Kentucky Wildcats center Anthony Davis has a lot to be proud of. As a freshman, he'd led his team to the NCAA's Final Four in New Orleans and won the Oscar Robertson Trophy (annually presented to the player of the year), the first player from Kentucky to do so. As a result of his notable accomplishments, Davis has been getting a lot of face- time... and that is unfortunate because he has an extremely distracting unibrow. It's like a mustache on his forehead. It's so prominent that his accomplishments on the court are taking a back seat to the 'accomplishment' on his forehead. Nevertheless, someone needs to tell him about it. Granted, he's gonna be a millionaire soon, so he'll still get plenty of chicks, but if you're NOT made of money, we have the list of the Top 10 Appearance Turnoffs for Women. The unibrow is inexplicably absent, but there's a good chance that you're doing something wrong anyway. We also have a list of the Top 10 Hygiene Turnoffs... not as they relate to dating, but in general. Think about the co-worker with the perpetually bad berate, or the guy who always smells like a dirty armpit... if you don't know which co-worker that is, YOU'RE the one. It's bad enough to have to deal with these people, but there's no nice way to tell them either. Then again, you really can't tell the hot chick that she's hot without having to visit HR... even though she goes through great pains, time and energy to make sure you notice. Today we wanted to know: WHAT WOULD YOU LOVE TO TELL SOMEONE, BUT YOU JUST CAN'T?

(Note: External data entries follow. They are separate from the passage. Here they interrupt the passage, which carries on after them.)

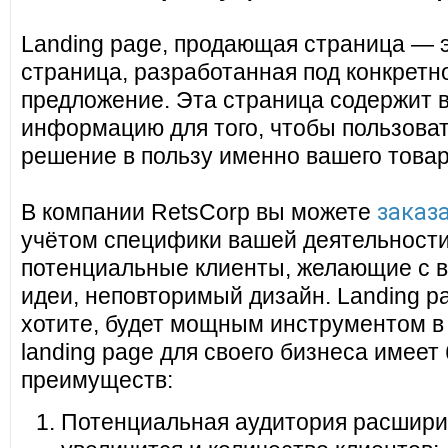
Landing page, продающая страница — 
страница, разработанная под конкретн
предложение. Эта страница содержит 
информацию для того, чтобы пользоват
решение в пользу именно вашего товар
заказа
В компании RetsCorp вы можете
учётом специфики вашей деятельности
потенциальные клиенты, желающие с в
идеи, неповторимый дизайн. Landing pa
хотите, будет мощным инструментом в
landing page для своего бизнеса имеет
преимуществ:
Потенциальная аудитория расширит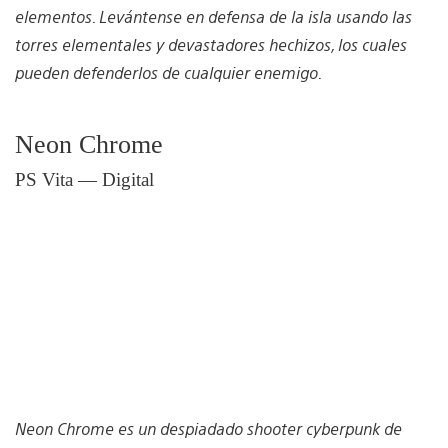
elementos. Levántense en defensa de la isla usando las
torres elementales y devastadores hechizos, los cuales
pueden defenderlos de cualquier enemigo.
Neon Chrome
PS Vita — Digital
Neon Chrome es un despiadado shooter cyberpunk de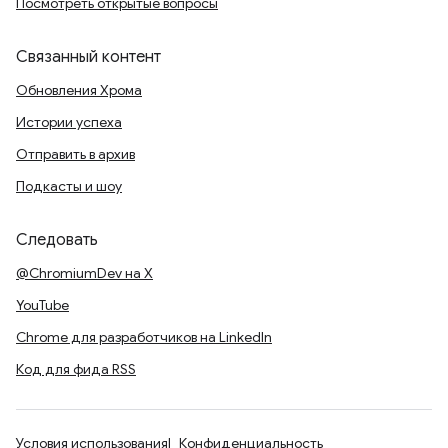
Посмотреть открытые вопросы
Связанный контент
Обновления Хрома
Истории успеха
Отправить в архив
Подкасты и шоу
Следовать
@ChromiumDev на X
YouTube
Chrome для разработчиков на LinkedIn
Код для фида RSS
Условия использования
Конфиденциальность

I'm pretty good at telling people whatever I feel compelled to let them know. Don't mistake that for being a d*ck... I use tact (believe it or not) but I'm a firm believer in being upfront IF it's warranted... not just to be an a**hole... although I'm sure many people would disagree with that.
As for you fine folks:
Would love to tell his Filipino co-worker that she has a fantastic body... his fiancé, however, is unaware of his feelings on that subject
Just wants the ability to tell women with mustaches that they have mustaches
Moles... not the little moles that everyone has, but the big, meaty moles that distract
Would like to explain to his father that Fox News (like every "news" channel) is just a corporate mouth- piece to the highest bidder. Oddly enough, I met a Fox News producer a little while ago at an airport... he even said that if the audience were aware of how little respect the network has for their collective intelligence, they'd be offended enough to stop watching. I imagine that's true of many, many news operations
Used to date a beautiful woman who was terrible in the sack... danced around the subject with her but never just told her directly
Wants someone in the family to give his "lazy cousin" some tough love for mooching off of the family... seems that smoking weed and sitting on the sofa is not how you should go through life
Wants to tell his co- worker with the perpetually hard nipples that they are distracting an stunningly unattractive
Wants to tell his wife that her sister is really hot but, you know, it explains itself
Wants to tell a close friend of hers that NO ONE in their circle of friends can stand his girlfriend... in fact, she's described as the 'c- bomb'... the only reason no one says anything is because he hasn't had a girlfriend in 7 years
Would like to tell anyone with abnormally long nose hairs that they have abnormally long nose hairs
She wants to tell her boyfriend to clean his bathroom because it smells like pee... seems fair enough
OK bitches, I'm outta here. Need to lotion the back! New tat. For those of you who keep troubling me for a picture of the new work, here's the deal; it's not done yet, so what I will do is, when it's completed I'll post the picture(s). This was phase two. The final session is scheduled for Sunday the 23rd of April. I will post a picture then. Now you know.
Until tomorrow, keep your eyes on the prize and STAY BEAUTIFUL!"